Rubiales ha sido condenado a pagar una multa de 10.800 euros y una indemnización de 3.000 euros a Hermoso por agresión sexual, además de una orden de alejamiento de 200 metros durante un año. ¿Es suficiente? No, porque fue absuelto del delito de coacciones, a pesar de las evidentes presiones ejercidas para que Hermoso cambiara su versión de los hechos.
La ministra de Igualdad, Ana Redondo, ha enfatizado que «un beso no consentido es una agresión sexual». Y es ahora cuando, seguramente, muchos estemos echando de menos los ovarios de Irene Montero yendo un paso más allá de asumir este mínimo pautado que sí, ha puesto sobre la mesa debates objetivos sobre el consentimiento y eliminará de las opciones de ese jefe machista de manual, la mala idea de aprovecharse de determinadas situaciones. Aunque todavía queda un larguísimo camino por recorrer.
Justo el día que se publica la sentencia, sale a la luz el caso de Juan Carlos Monedero, cofundador de Podemos.
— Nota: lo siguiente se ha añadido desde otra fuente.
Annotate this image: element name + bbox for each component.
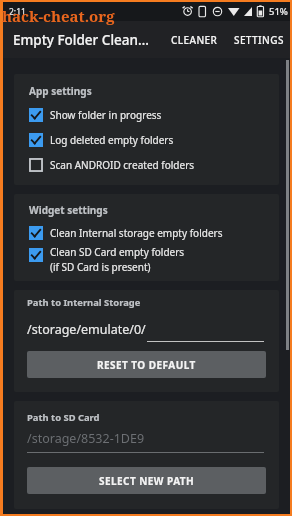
staticText: Clean SD Card empty folders [50,245,185,259]
staticText: 2:11 [9,6,26,18]
staticText: Empty Folder Clean… [13,31,149,49]
staticText: Widget settings [29,203,108,217]
button[interactable]: Log deleted empty folders [14,127,279,152]
button[interactable]: Show folder in progress [14,102,279,127]
staticText: hack-cheat.org [2,6,115,26]
staticText: CLEANER [171,33,218,47]
staticText: Path to Internal Storage [27,296,141,309]
staticText: Scan ANDROID created folders [50,158,195,172]
staticText: (if SD Card is present) [50,260,151,274]
button[interactable]: SETTINGS [230,25,290,55]
button[interactable]: Scan ANDROID created folders [14,152,279,177]
button[interactable]: RESET TO DEFAULT [27,351,266,378]
staticText: 51% [269,5,288,18]
staticText: RESET TO DEFAULT [97,358,196,372]
button[interactable]: Clean Internal storage empty folders [14,220,279,245]
staticText: Log deleted empty folders [50,133,174,147]
staticText: Show folder in progress [50,108,162,122]
staticText: /storage/8532-1DE9 [27,430,145,447]
staticText: /storage/emulate/0/ [27,321,146,338]
staticText: SELECT NEW PATH [99,474,195,488]
button[interactable]: CLEANER [167,25,222,55]
staticText: Clean Internal storage empty folders [50,226,223,240]
button[interactable]: Clean SD Card empty folders [14,245,279,275]
staticText: Path to SD Card [27,411,100,424]
staticText: App settings [29,84,92,98]
staticText: SETTINGS [234,33,284,47]
button[interactable]: SELECT NEW PATH [27,467,266,494]
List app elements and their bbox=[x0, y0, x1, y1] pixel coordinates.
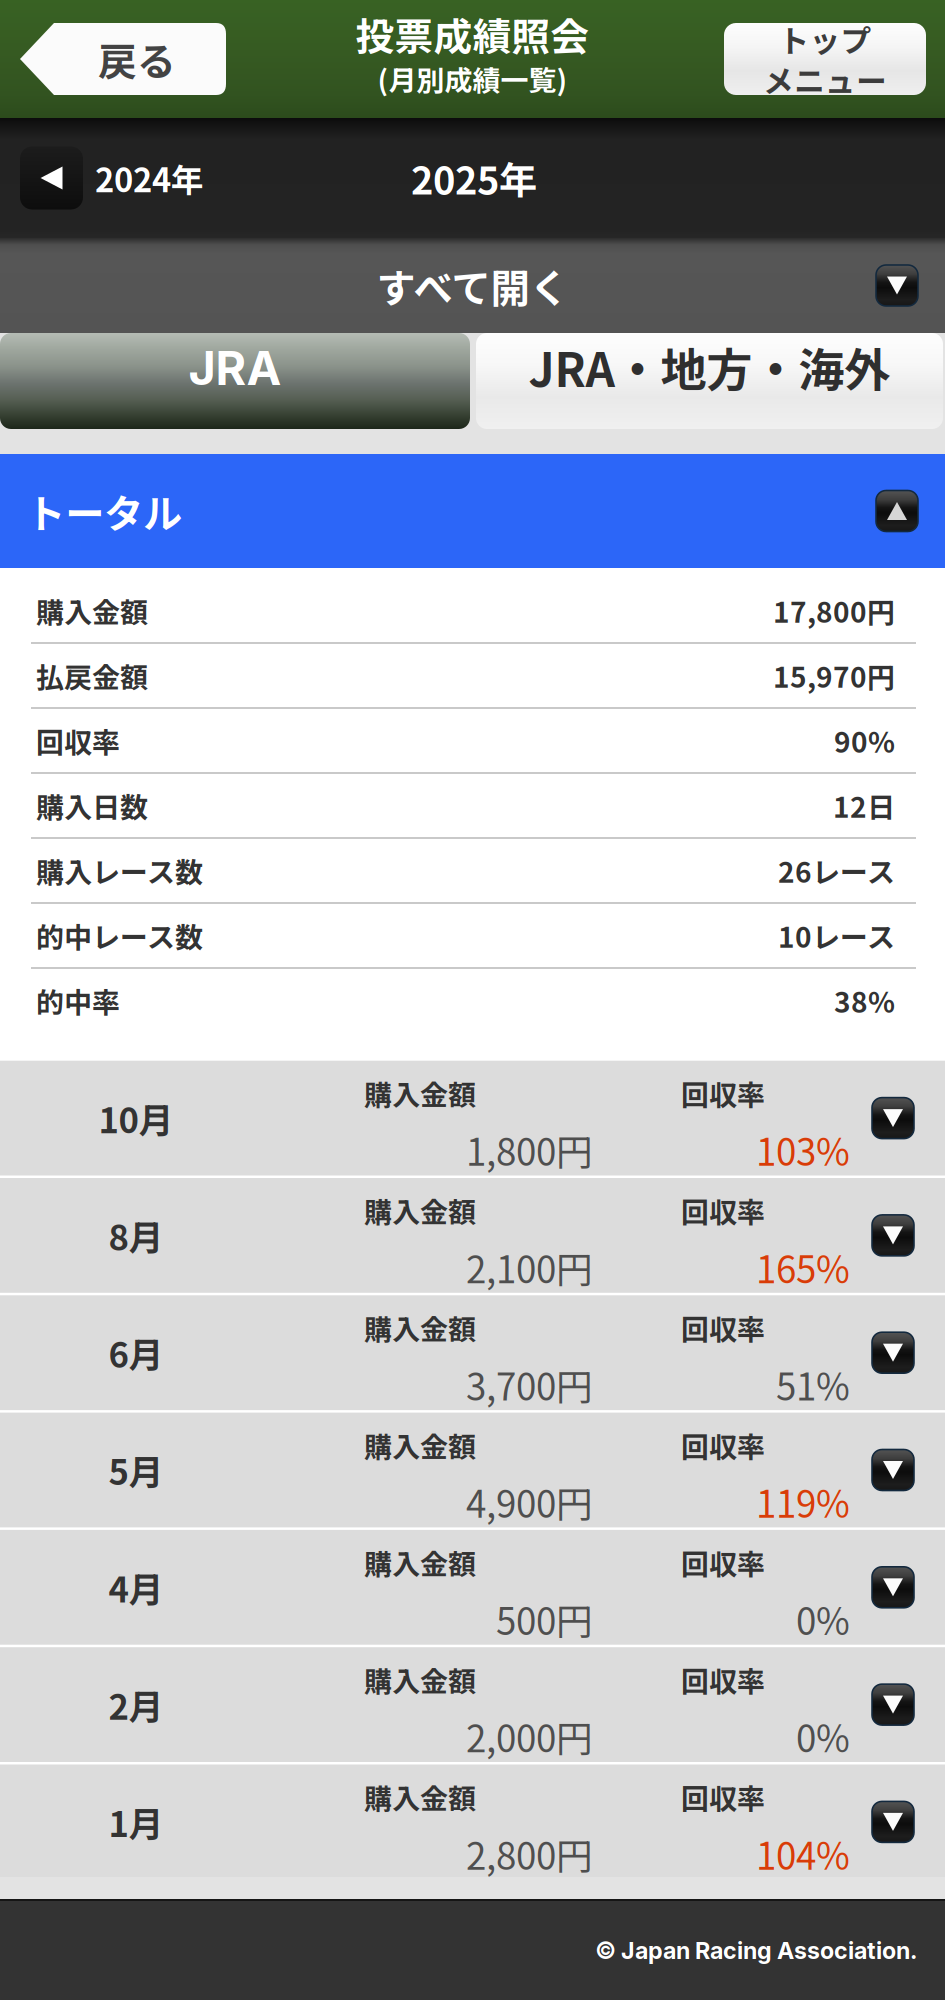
staticText: 2025年 bbox=[411, 150, 537, 206]
button[interactable]: 10月 bbox=[0, 1061, 945, 1176]
staticText: JRA bbox=[188, 340, 282, 396]
staticText: 購入レース数 bbox=[36, 850, 203, 891]
staticText: 購入金額 bbox=[364, 1542, 476, 1582]
staticText: 165% bbox=[756, 1241, 850, 1294]
staticText: 8月 bbox=[108, 1210, 164, 1260]
button[interactable]: トータルを閉じる bbox=[876, 490, 918, 532]
staticText: 0% bbox=[796, 1710, 850, 1763]
button[interactable]: 4月の明細を開く bbox=[872, 1567, 914, 1608]
button[interactable]: JRA bbox=[0, 333, 470, 429]
staticText: 2,100円 bbox=[466, 1241, 593, 1294]
staticText: 購入金額 bbox=[364, 1307, 476, 1348]
button[interactable]: トータル bbox=[0, 454, 945, 568]
staticText: (月別成績一覧) bbox=[378, 58, 568, 99]
button[interactable]: すべて開く bbox=[876, 265, 918, 306]
button[interactable]: 1月の明細を開く bbox=[872, 1801, 914, 1842]
button[interactable]: JRA・地方・海外 bbox=[476, 333, 943, 429]
staticText: 回収率 bbox=[681, 1659, 765, 1700]
button[interactable]: 8月 bbox=[0, 1178, 945, 1293]
staticText: すべて開く bbox=[376, 257, 568, 314]
staticText: 119% bbox=[756, 1475, 850, 1528]
staticText: 購入金額 bbox=[364, 1190, 476, 1231]
button[interactable]: 前の年 bbox=[20, 146, 83, 210]
staticText: 2,800円 bbox=[466, 1827, 593, 1880]
staticText: 1月 bbox=[108, 1797, 164, 1847]
staticText: 2月 bbox=[108, 1680, 164, 1730]
button[interactable]: 1月 bbox=[0, 1764, 945, 1879]
button[interactable]: すべて開く bbox=[0, 238, 945, 333]
button[interactable]: 2月 bbox=[0, 1647, 945, 1762]
staticText: 購入金額 bbox=[364, 1073, 476, 1113]
button[interactable]: 2024年 bbox=[95, 154, 204, 202]
staticText: 0% bbox=[796, 1592, 850, 1646]
staticText: 90% bbox=[834, 720, 895, 761]
staticText: 104% bbox=[756, 1827, 850, 1880]
staticText: 2,000円 bbox=[466, 1710, 593, 1763]
staticText: 500円 bbox=[496, 1592, 593, 1646]
staticText: 回収率 bbox=[681, 1777, 765, 1817]
staticText: 51% bbox=[776, 1358, 850, 1411]
staticText: 回収率 bbox=[681, 1425, 765, 1465]
staticText: 2024年 bbox=[95, 154, 204, 202]
staticText: 3,700円 bbox=[466, 1358, 593, 1411]
staticText: メニュー bbox=[763, 57, 887, 101]
staticText: 購入金額 bbox=[36, 590, 148, 631]
staticText: 5月 bbox=[108, 1445, 164, 1495]
staticText: 17,800円 bbox=[773, 590, 895, 631]
staticText: 投票成績照会 bbox=[356, 6, 590, 62]
staticText: JRA・地方・海外 bbox=[528, 334, 890, 400]
staticText: 払戻金額 bbox=[36, 655, 148, 696]
staticText: 的中レース数 bbox=[36, 915, 203, 956]
staticText: 回収率 bbox=[36, 720, 120, 761]
staticText: 10レース bbox=[778, 915, 895, 956]
staticText: 4月 bbox=[108, 1562, 164, 1612]
button[interactable]: 5月 bbox=[0, 1413, 945, 1527]
staticText: 10月 bbox=[98, 1093, 174, 1143]
staticText: © Japan Racing Association. bbox=[595, 1936, 917, 1965]
staticText: 購入日数 bbox=[36, 785, 148, 826]
button[interactable]: 8月の明細を開く bbox=[872, 1215, 914, 1256]
staticText: 的中率 bbox=[36, 980, 120, 1021]
staticText: 103% bbox=[756, 1123, 850, 1176]
staticText: トップ bbox=[778, 17, 872, 61]
staticText: 1,800円 bbox=[466, 1123, 593, 1176]
staticText: 回収率 bbox=[681, 1073, 765, 1113]
button[interactable]: 10月の明細を開く bbox=[872, 1098, 914, 1139]
button[interactable]: トップ bbox=[724, 23, 926, 95]
staticText: トータル bbox=[26, 482, 182, 540]
staticText: 6月 bbox=[108, 1328, 164, 1378]
staticText: 15,970円 bbox=[773, 655, 895, 696]
button[interactable]: 6月の明細を開く bbox=[872, 1332, 914, 1373]
staticText: 12日 bbox=[833, 785, 895, 826]
staticText: 回収率 bbox=[681, 1190, 765, 1231]
staticText: 購入金額 bbox=[364, 1425, 476, 1465]
button[interactable]: 2月の明細を開く bbox=[872, 1684, 914, 1725]
staticText: 購入金額 bbox=[364, 1659, 476, 1700]
staticText: 38% bbox=[834, 980, 895, 1021]
button[interactable]: 6月 bbox=[0, 1295, 945, 1410]
button[interactable]: 戻る bbox=[20, 23, 226, 95]
button[interactable]: 4月 bbox=[0, 1530, 945, 1645]
staticText: 4,900円 bbox=[466, 1475, 593, 1528]
staticText: 購入金額 bbox=[364, 1777, 476, 1817]
staticText: 回収率 bbox=[681, 1307, 765, 1348]
staticText: 戻る bbox=[98, 31, 176, 87]
staticText: 回収率 bbox=[681, 1542, 765, 1582]
button[interactable]: 5月の明細を開く bbox=[872, 1450, 914, 1490]
staticText: 26レース bbox=[778, 850, 895, 891]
Como Errejón hace unos meses, el exlíder de la fundación morada ha sido objeto de controversia debido a acusaciones de irregularidades financieras y posibles conflictos de interés. Sin embargo, la cobertura mediática y la respuesta institucional han sido notablemente más tibias en comparación con el caso Rubiales. Esta disparidad en la reacción pública y oficial pone de manifiesto una doble vara de medir cuando se trata de figuras políticas afines al establishment.
Es evidente que términos como «consentimiento», «protocolo» y «respeto» han ganado protagonismo en el discurso público. No obstante, su aplicación práctica sigue siendo selectiva y, en muchos casos, oportunista. Mientras que en el caso Rubiales se ha hecho hincapié en la necesidad de establecer límites claros y sancionar conductas inapropiadas, en situaciones como la de Monedero, las instituciones parecen mirar hacia otro lado, minimizando o ignorando comportamientos cuestionables.
Esta incoherencia no solo socava la confianza pública en las instituciones, sino que también envía un mensaje peligroso: la justicia y la ética son flexibles y dependen de quién sea el implicado. Si realmente aspiramos a una sociedad más justa y equitativa, es imperativo que las normas y principios se apliquen de manera uniforme, sin importar la posición o afiliación política del individuo en cuestión.
En conclusión, aunque hemos avanzado en la incorporación de conceptos fundamentales en nuestro lenguaje cotidiano, queda un largo camino por recorrer para que estos se traduzcan en acciones coherentes y justas. La verdadera prueba de nuestro compromiso con la ética y la justicia radica en nuestra capacidad para aplicarlas sin sesgos ni favoritismos.